> **Assignment**: Identify and pull out each line of the entries in which "Options" occurs.

Saved entries
- Opening Delimiter -

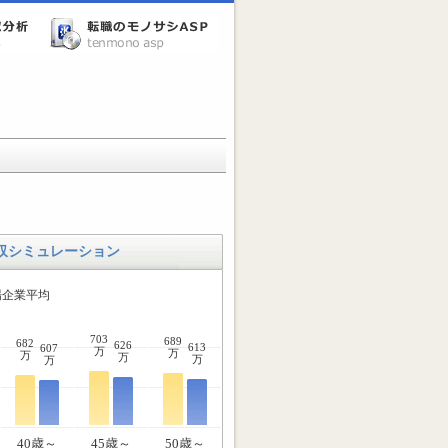
収シミュレーション
場企業平均
703
689
682
626
613
607
万
万
万
万
万
万
40歳～
45歳～
50歳～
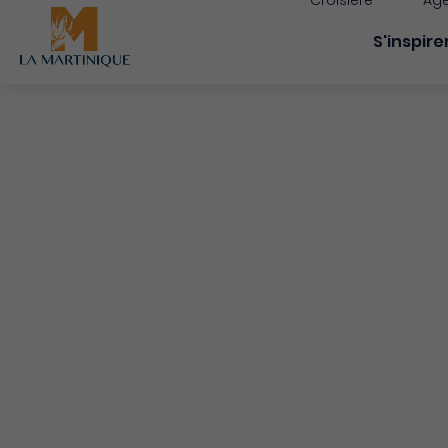
Croisière
Age
Navigati
S'inspire
Accueil
Mentions légales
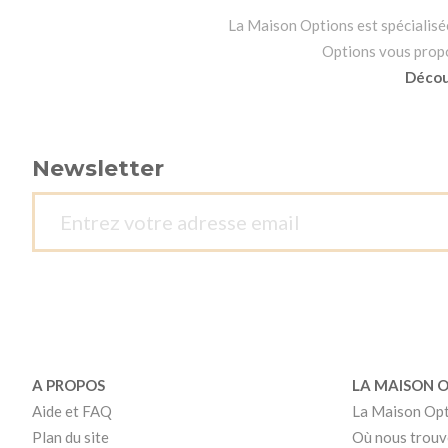
La Maison Options est spécialisée 
Options vous propos
Découv
Newsletter
A PROPOS
LA MAISON 
Aide et FAQ
La Maison Op
Plan du site
Où nous trouv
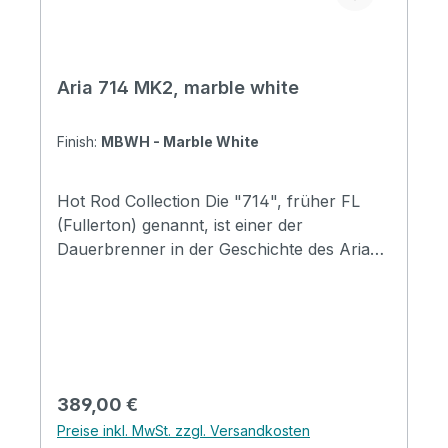
nutzen wir mit freundlicher Genehmigung
von Gregor Hilden (www.gregsguitars.de)
Aria 714 MK2, marble white
Finish:
MBWH - Marble White
Hot Rod Collection Die "714", früher FL
(Fullerton) genannt, ist einer der
Dauerbrenner in der Geschichte des Aria
Pro II. Heute wurde die neue 714-MK2
geboren, die an das Erbe der
ursprünglichen Aria Pro II Fullerton
anknüpft, jedoch mit einer ganzen Reihe
moderner Aspekte ausgestattet ist. Hals
und Griffbrett aus gut ausgewählten Ahorn
Regulärer Preis:
389,00 €
erzeugen einen hervorragenden Ton, der
Preise inkl. MwSt. zzgl. Versandkosten
von den Alnico-5-Tonabnehmern noch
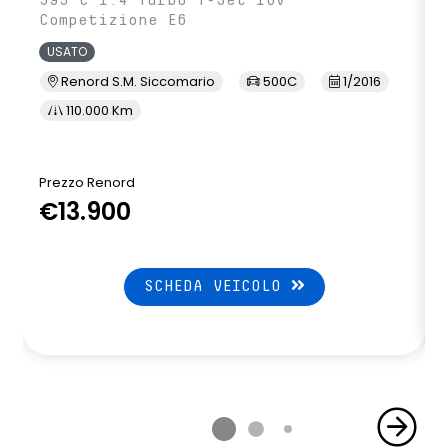
595 C 1.4 Turbo T-Jet 16v
Competizione E6
USATO
Renord S.M. Siccomario
500C
1/2016
110.000 Km
Prezzo Renord
€13.900
SCHEDA VEICOLO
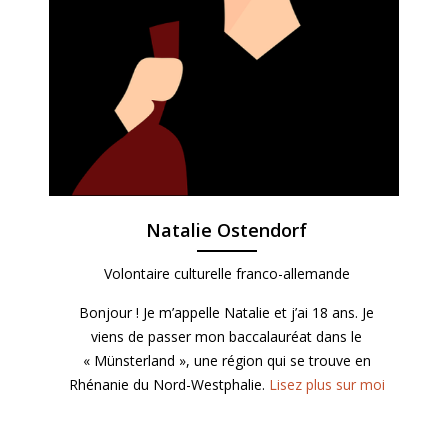
Natalie Ostendorf
Volontaire culturelle franco-allemande
Bonjour ! Je m’appelle Natalie et j’ai 18 ans. Je
viens de passer mon baccalauréat dans le
« Münsterland », une région qui se trouve en
Rhénanie du Nord-Westphalie.
Lisez plus sur moi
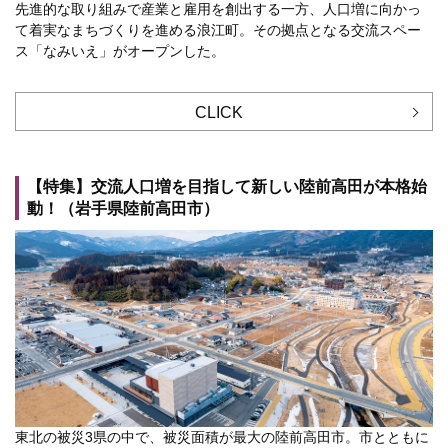
先進的な取り組みで産業と雇用を創出する一方、人口増に向かっ
て着実なまちづくりを進める浪江町。その拠点となる交流スペー
ス「なみいえ」がオープンした。
CLICK
【特集】交流人口増を目指して新しい陸前高田が本格始
動！（岩手県陸前高田市）
東北の被災3県の中で、被災面積が最大の陸前高田市。市とともに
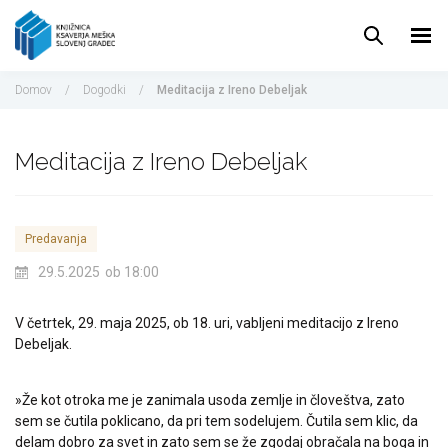
Pojdi
do
vsebine
Domov
/
Dogodki
/
Meditacija z Ireno Debeljak
Meditacija z Ireno Debeljak
Predavanja
29.5.2025
ob 18:00
V četrtek, 29. maja 2025, ob 18. uri, vabljeni meditacijo z Ireno
Debeljak.
»Že kot otroka me je zanimala usoda zemlje in človeštva, zato
sem se čutila poklicano, da pri tem sodelujem. Čutila sem klic, da
delam dobro za svet in zato sem se že zgodaj obračala na boga in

- Closing Delimiter -

> **Response to this task**:
La Maison Options est spécialisée 
Options vous propos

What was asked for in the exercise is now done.